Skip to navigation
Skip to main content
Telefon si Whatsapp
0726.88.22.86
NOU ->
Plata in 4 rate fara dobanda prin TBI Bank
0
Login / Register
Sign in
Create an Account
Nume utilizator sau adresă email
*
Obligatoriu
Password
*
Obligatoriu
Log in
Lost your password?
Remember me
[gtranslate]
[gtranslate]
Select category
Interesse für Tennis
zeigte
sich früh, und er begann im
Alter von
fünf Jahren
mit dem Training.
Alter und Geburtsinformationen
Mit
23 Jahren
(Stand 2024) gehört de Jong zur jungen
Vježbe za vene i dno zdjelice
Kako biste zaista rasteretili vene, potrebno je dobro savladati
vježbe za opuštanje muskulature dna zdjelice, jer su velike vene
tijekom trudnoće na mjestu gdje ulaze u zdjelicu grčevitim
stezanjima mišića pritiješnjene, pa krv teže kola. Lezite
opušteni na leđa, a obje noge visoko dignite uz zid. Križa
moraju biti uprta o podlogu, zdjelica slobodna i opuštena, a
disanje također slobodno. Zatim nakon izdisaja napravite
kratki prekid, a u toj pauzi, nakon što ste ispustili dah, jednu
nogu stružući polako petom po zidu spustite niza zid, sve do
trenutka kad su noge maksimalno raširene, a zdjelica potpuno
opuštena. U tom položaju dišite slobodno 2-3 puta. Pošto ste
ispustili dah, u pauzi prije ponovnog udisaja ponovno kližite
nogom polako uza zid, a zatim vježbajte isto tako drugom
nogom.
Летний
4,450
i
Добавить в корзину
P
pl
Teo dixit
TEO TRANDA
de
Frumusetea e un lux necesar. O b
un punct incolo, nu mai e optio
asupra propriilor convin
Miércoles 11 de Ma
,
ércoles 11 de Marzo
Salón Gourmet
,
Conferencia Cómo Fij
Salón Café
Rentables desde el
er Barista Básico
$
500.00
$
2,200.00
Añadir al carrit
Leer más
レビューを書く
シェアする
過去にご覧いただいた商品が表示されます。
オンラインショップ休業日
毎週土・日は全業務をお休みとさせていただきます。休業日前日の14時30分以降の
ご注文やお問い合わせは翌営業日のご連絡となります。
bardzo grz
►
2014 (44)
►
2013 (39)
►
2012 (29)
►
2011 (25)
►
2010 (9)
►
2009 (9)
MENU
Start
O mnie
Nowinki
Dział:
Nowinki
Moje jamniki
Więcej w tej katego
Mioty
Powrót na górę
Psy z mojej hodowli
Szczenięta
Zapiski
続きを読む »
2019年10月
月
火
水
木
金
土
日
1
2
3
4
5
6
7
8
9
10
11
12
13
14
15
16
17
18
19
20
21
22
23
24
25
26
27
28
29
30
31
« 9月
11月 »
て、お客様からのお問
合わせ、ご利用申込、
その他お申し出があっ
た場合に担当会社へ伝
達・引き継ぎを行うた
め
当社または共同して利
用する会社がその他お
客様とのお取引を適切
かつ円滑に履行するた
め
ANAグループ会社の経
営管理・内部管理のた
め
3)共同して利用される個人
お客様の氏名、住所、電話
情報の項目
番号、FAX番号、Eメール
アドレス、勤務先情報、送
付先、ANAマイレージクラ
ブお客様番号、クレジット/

- **Your objective**:
Report how many lines in the listing include the word "zdjelice". Give nothing but the count.

- **Answer box**:
2